Le professeur montre chaque posture et il est décidément éblouissant, musclé juste comme il faut, je comprends les commentaires de Béné sur certains de ses Maîtres de yoga, je rigolais en coin lorsqu'elle me parlait de leur corps athlétiques,aériens et solides à la fois. L'australien à un look à la Mike Oldfield des années 70, des cheveux mi-longs, un visage buriné, des membres longs et fins, un sourire qui lui mange le visage, très sympathique the guy.
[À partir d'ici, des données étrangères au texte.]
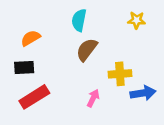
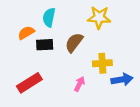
cyan semicircle: (79, 20) -> (49, 17), moved
yellow star: (137, 20) -> (99, 17), moved, size x1.5
black rectangle: (24, 67) -> (45, 45), moved

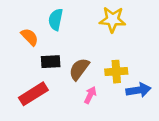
orange semicircle: (26, 33) -> (30, 37), turned 77
brown semicircle: (74, 43) -> (79, 69), moved
black rectangle: (45, 45) -> (51, 62), moved

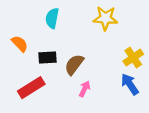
orange semicircle: (30, 37) -> (20, 44), moved
yellow cross: (116, 72) -> (133, 58), moved, turned -30
blue arrow: (139, 90) -> (130, 84), turned -115

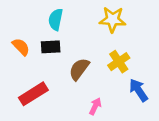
black rectangle: (48, 58) -> (51, 47), moved
yellow cross: (133, 58) -> (119, 62), moved
pink arrow: (85, 89) -> (95, 106), moved

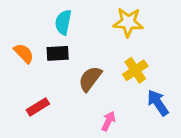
red rectangle: (33, 94) -> (38, 107), size x0.7

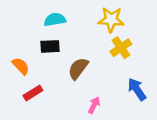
cyan semicircle: (63, 22) -> (55, 20), turned 70
orange semicircle: (24, 53) -> (21, 66), moved
yellow cross: (135, 70) -> (121, 48), moved

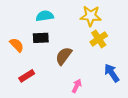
orange semicircle: (21, 66) -> (17, 45), moved

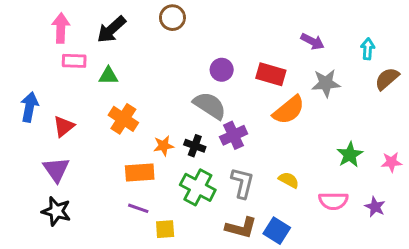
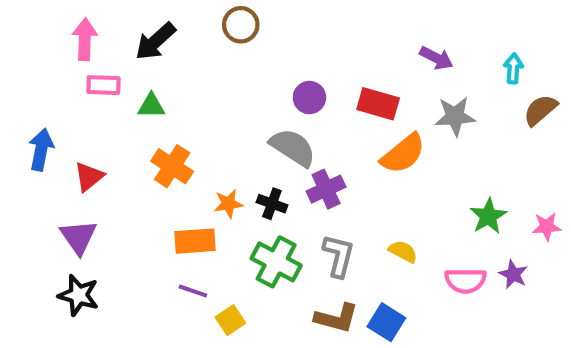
purple star: (375, 207) -> (513, 274), moved
yellow square: (165, 229) -> (230, 320), turned -30

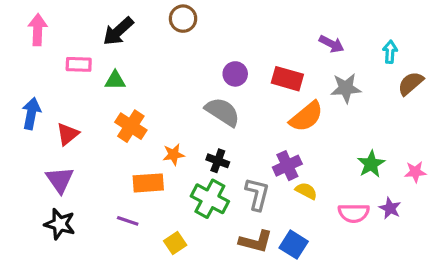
pink arrow: (85, 39) -> (38, 30), moved
purple cross: (326, 189) -> (287, 166), moved
black cross: (272, 204) -> (218, 161), moved
purple line: (193, 291) -> (128, 221), moved

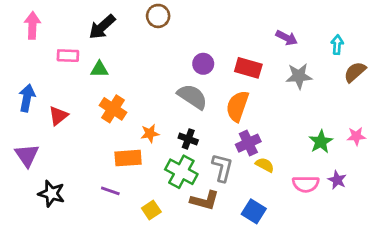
orange semicircle: (306, 117) -> (237, 106), moved, turned 148
pink star: (415, 172) -> (356, 136), moved
purple triangle: (60, 180) -> (27, 155), moved
brown L-shape: (256, 241) -> (205, 200), moved

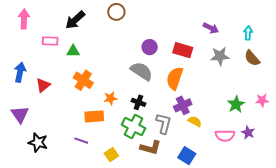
brown semicircle: (355, 72) -> (252, 58), moved, turned -90

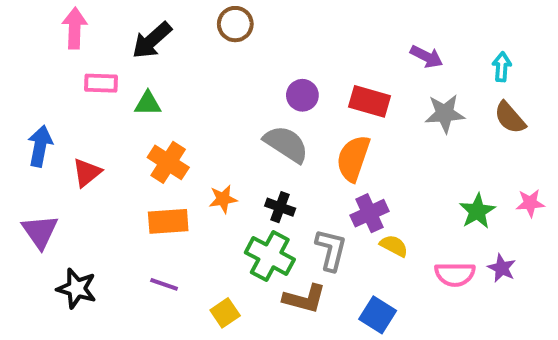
pink arrow: (24, 19) -> (75, 28), moved
orange rectangle: (94, 116) -> (168, 221), moved

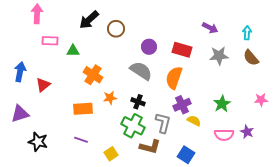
brown circle: (235, 24) -> (116, 29), moved
black arrow: (152, 40) -> (89, 20), moved
orange cross: (168, 162) -> (93, 75), moved
green star: (477, 211) -> (222, 104), moved
purple triangle: (40, 232) -> (20, 114), turned 48

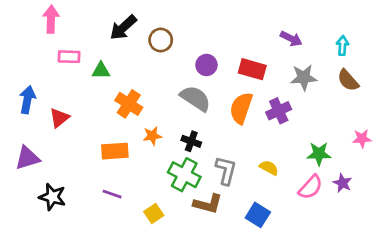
green star: (222, 104) -> (319, 154), moved, turned 30
purple cross: (182, 105) -> (279, 111), moved
pink semicircle: (224, 135) -> (311, 187), turned -48

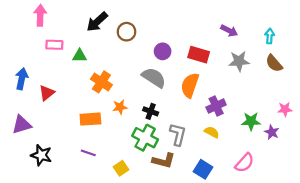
purple cross: (279, 111) -> (216, 106), moved
purple star: (342, 183) -> (272, 132), moved
pink semicircle: (311, 187) -> (245, 163), moved

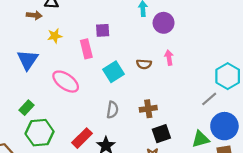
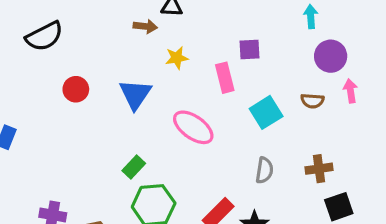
purple circle: (164, 23) -> (331, 56), moved

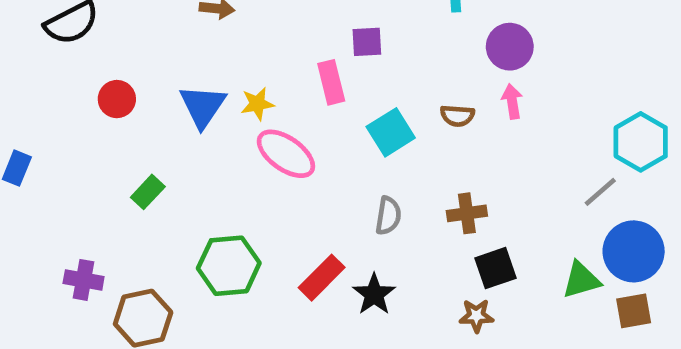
purple circle: (331, 56) -> (510, 47), moved
yellow star: (177, 58) -> (257, 104), moved
green rectangle: (134, 167) -> (148, 192), moved

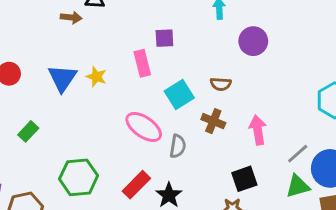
pink arrow: (512, 101) -> (258, 130), moved, size x1.4
yellow star: (257, 104) -> (96, 77), turned 30
pink ellipse: (286, 154) -> (144, 127), moved
gray line: (600, 192) -> (298, 154), moved
brown cross: (467, 213) -> (213, 121), moved, turned 30

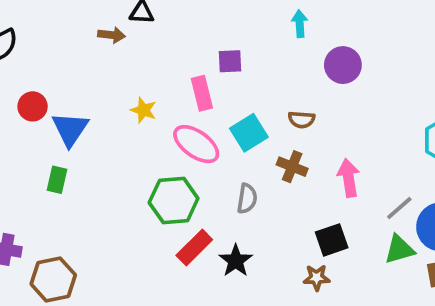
blue triangle: (62, 78) -> (70, 129), moved
pink ellipse: (144, 127) -> (196, 144), moved
green rectangle: (28, 131) -> (57, 180), turned -30
green hexagon: (79, 177) -> (174, 200), moved

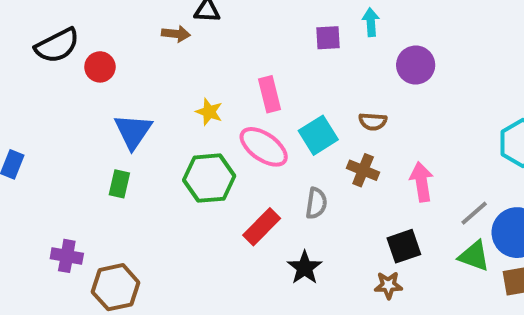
purple square: (230, 61) -> (328, 38), moved
red circle: (33, 106) -> (100, 67), moved
green hexagon: (174, 200) -> (209, 178), moved
red rectangle: (194, 248) -> (262, 227), moved
green triangle: (399, 249) -> (474, 256), turned 36

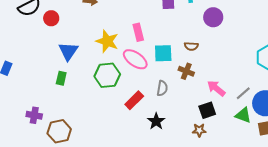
yellow star: (209, 112) -> (107, 41), size x1.6
cyan square: (318, 135) -> (163, 53), turned 30
pink arrow: (421, 182) -> (216, 88), moved, turned -42

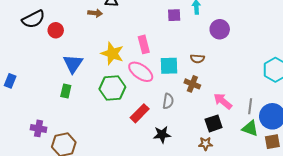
gray line: (243, 93) -> (250, 106), turned -42
black star: (156, 121) -> (162, 135), turned 30

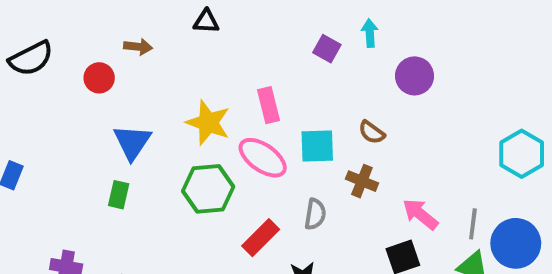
brown arrow: (95, 13) -> (138, 47), moved
purple square: (174, 15) -> (327, 49), turned 32
black semicircle: (33, 19) -> (31, 58), moved
brown semicircle: (197, 59) -> (372, 132), turned 32

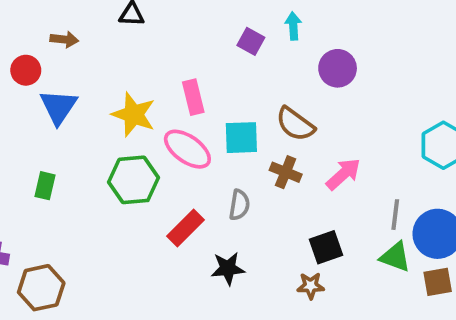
brown semicircle: (372, 132) -> (295, 124), size x1.5
blue triangle: (132, 142) -> (58, 107), moved
pink arrow: (420, 214) -> (343, 174), moved, turned 99

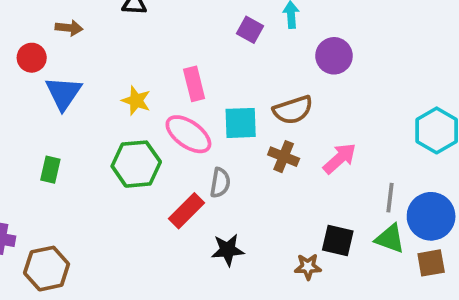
yellow star: (134, 114) -> (136, 101), size x0.7
brown semicircle: (295, 124) -> (293, 110), turned -54
gray semicircle: (239, 205) -> (220, 183), moved
black square: (326, 247) -> (338, 241), moved, turned 32

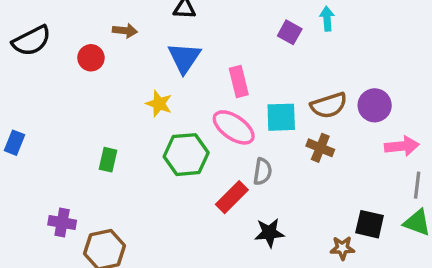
purple circle: (334, 56) -> (375, 105), moved
blue triangle: (63, 93) -> (184, 58), moved
yellow star: (136, 101) -> (159, 104), moved
pink arrow: (340, 158) -> (402, 146), moved, turned 36

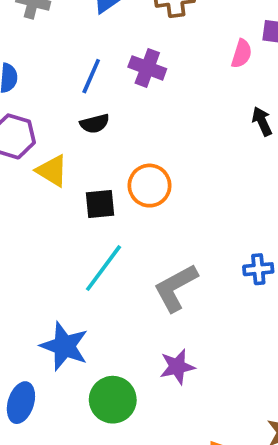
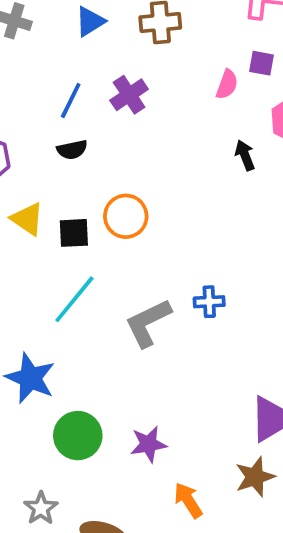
purple cross: (147, 68) -> (129, 95), turned 33
yellow triangle: (52, 171) -> (27, 219), moved
blue cross: (258, 269) -> (209, 302), moved
purple star: (177, 367) -> (148, 444), moved

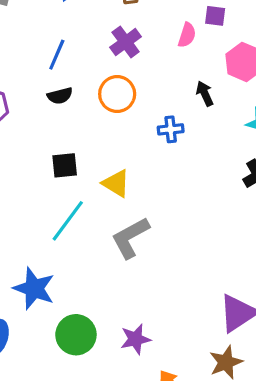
purple cross: (129, 95) -> (126, 42), moved
orange circle: (126, 216) -> (117, 94), moved
yellow triangle: (27, 219) -> (116, 183), moved
blue cross: (209, 302) -> (171, 129), moved

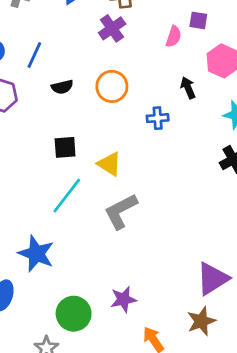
purple cross: (126, 42) -> (112, 28), moved
blue line: (57, 55) -> (34, 55), moved
green circle: (76, 335) -> (74, 314), moved

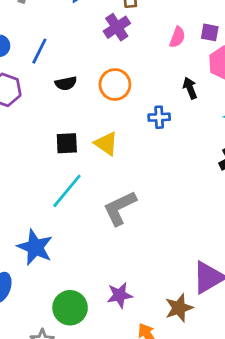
purple square: (198, 20) -> (210, 32), moved
yellow triangle: (109, 164) -> (106, 144), moved
brown star: (201, 321) -> (179, 308), moved

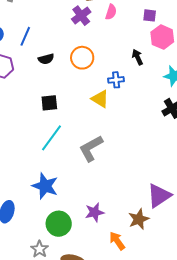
pink semicircle: (177, 37) -> (111, 12), moved
yellow triangle: (106, 144) -> (100, 99), moved
blue star: (35, 247) -> (45, 186), moved

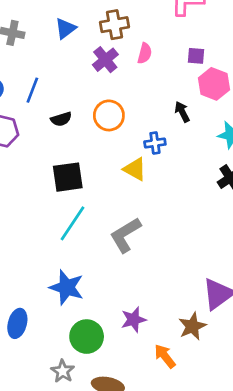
black square: (49, 103) -> (68, 177), size x1.4

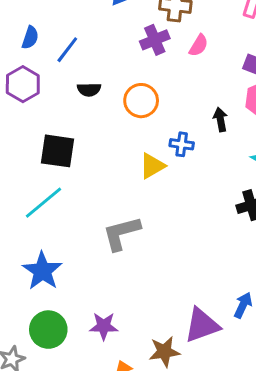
yellow triangle: (135, 169) -> (152, 166), turned 45
black square: (68, 177) -> (57, 151), moved
cyan line: (72, 223) -> (44, 203), moved

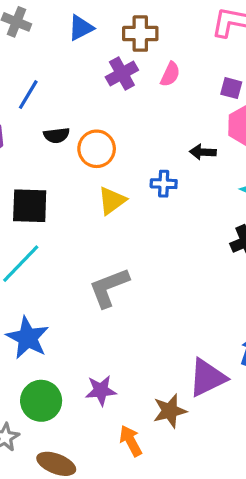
orange circle: (141, 101) -> (97, 149), moved
black arrow: (220, 119) -> (203, 152), turned -70
yellow triangle: (152, 166) -> (112, 201), moved

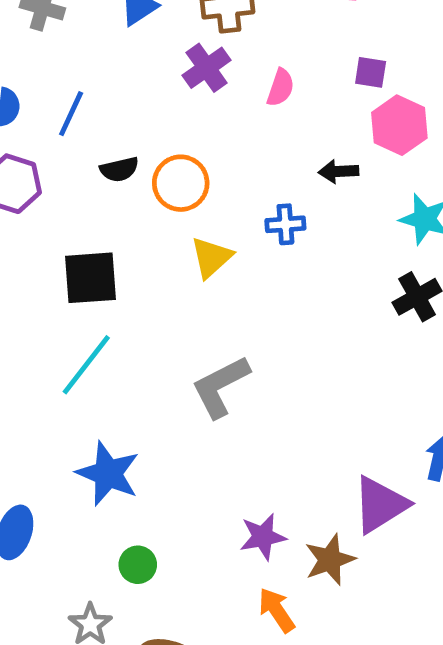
pink semicircle: (170, 74) -> (280, 88), moved
purple star: (101, 390) -> (263, 537), moved
green circle: (41, 401) -> (138, 565), size x0.6

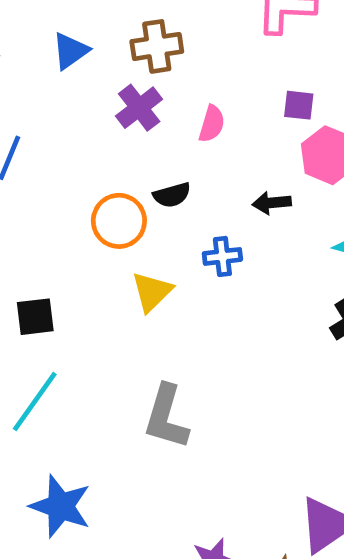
black semicircle: (119, 169) -> (172, 195), moved
black square: (91, 278) -> (35, 317), size x0.7
gray L-shape: (221, 387) -> (166, 417), turned -44

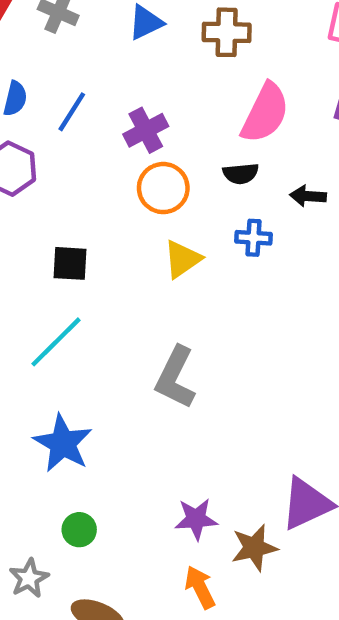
purple cross: (139, 108) -> (146, 130), moved
pink semicircle: (212, 124) -> (265, 113), size x1.8
black semicircle: (172, 195) -> (241, 174), moved

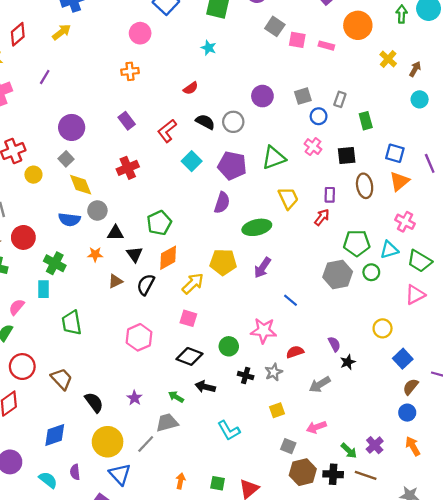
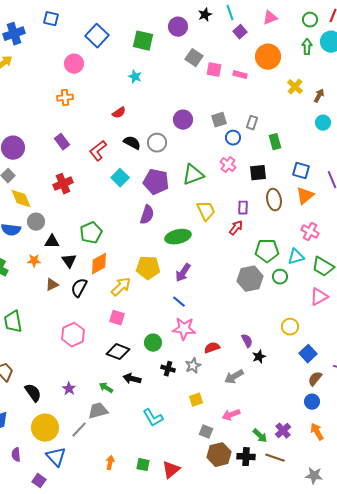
blue line: (290, 300) -> (179, 302), moved

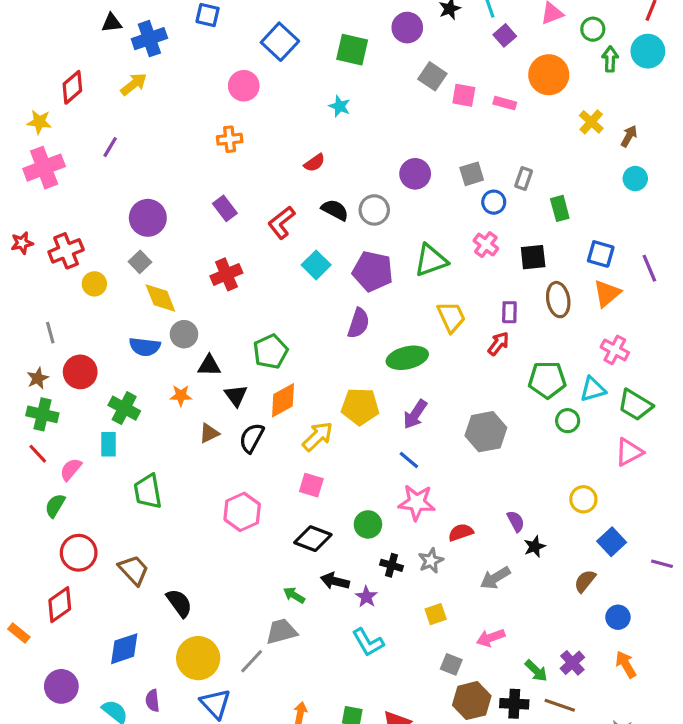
green circle: (310, 20) -> (593, 29), moved
gray hexagon: (250, 279) -> (486, 432), moved
brown semicircle: (315, 379) -> (585, 581), moved
purple star: (69, 389) -> (366, 597), moved

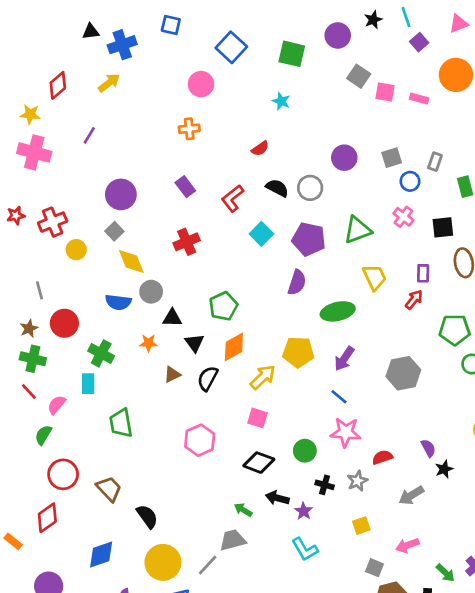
pink cross: (44, 168) -> (34, 152), turned 36

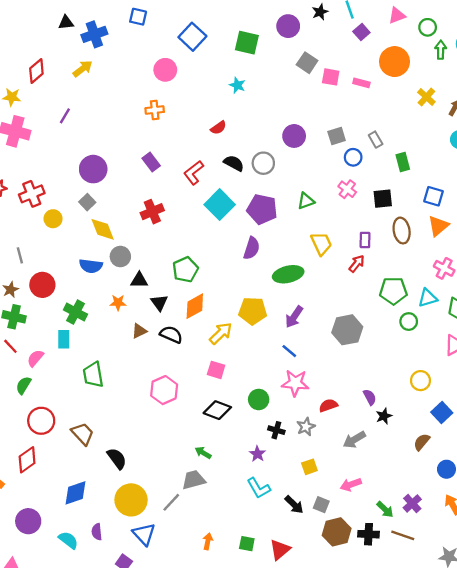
gray rectangle: (435, 162) -> (376, 140), turned -49
green triangle: (357, 230) -> (306, 201), size x0.7
cyan square: (261, 234) -> (220, 205), size x1.4
black semicircle: (208, 378) -> (171, 335), turned 85
black arrow: (277, 498) -> (294, 505), moved, turned -150

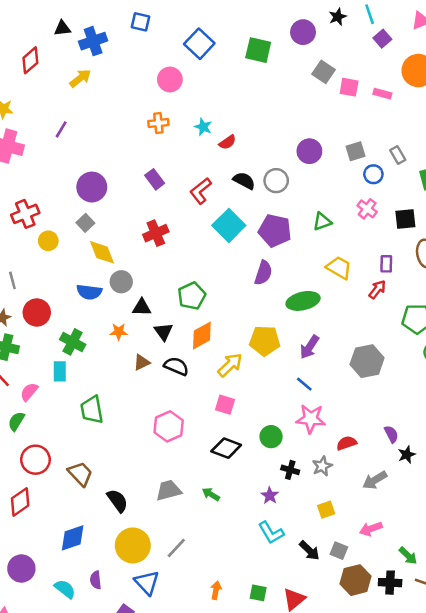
red diamond: (36, 71) -> (30, 60), moved
cyan star: (237, 85) -> (203, 127), moved
yellow trapezoid: (321, 244) -> (339, 268), turned -35
gray trapezoid: (194, 480) -> (169, 490), moved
Il effectue ses postures comme une elfe bondissante tout en faisant des commentaires qu'il appelle  ajoustements  , il est si fascinant que j'en oublierai d'essayer de le copier. J'ai chaud, mon corps envoie des litres d'eau sur le tapis et mes mains n'arrivent jamais plus loin que mes genoux. La femme à coté de moi, je pourrai presque dire ma coach personnelle car depuis le début elle ne s'occupe que de moi, me félicite, m'encourage  Là descendez un peu plus bas …...si si …. vous pouvez le faire   Tournez vos coudes, croisez vos genoux, soulevez votre tête, pointez votre nez sur la gauche, sur la droite   Pas une seule fois les mots usités dans d'autres disciplines ne sont prononcés  Rentrez le ventre, serrez les fesses  . Le mot  muscle  n'a pas l'air d'avoir grande importance ici, l'essentiel est ailleurs mais où ?

 Sarvangasanah   Posture sur les épaules Ma coach me prépare une couverture et me place dessus, plutôt m'y écroule, je suis tellement fatigué que j'irai bien dormir là tout de suite maintenant.  Tenez bien votre dos et fly vers la position mère  . Il est marrant, lui, impossible de lever mes jambes, mon postérieur pèse le quintal, et d'avoir la tête en bas m'étouffe, je dois être cramoisi voire même violet, la femme qui me glisse qu'elle se prénomme Françoise, m'attrape vigoureusement les jambes et cale son genou derrière mon dos, je ne résiste plus à rien, être les jambes en l'air ou les pieds sur le tapis me semble être de la même difficulté. Je fais de mon mieux et ' mon mieux' n'est pas bien terrible, je le concède, mais j'ai fait le cours de bout en bout même si probablement cela n'avait rien d'harmonieux . J'imagine même que je pourrais réitérer l'expérience sans trop me faire prier simplement par défi.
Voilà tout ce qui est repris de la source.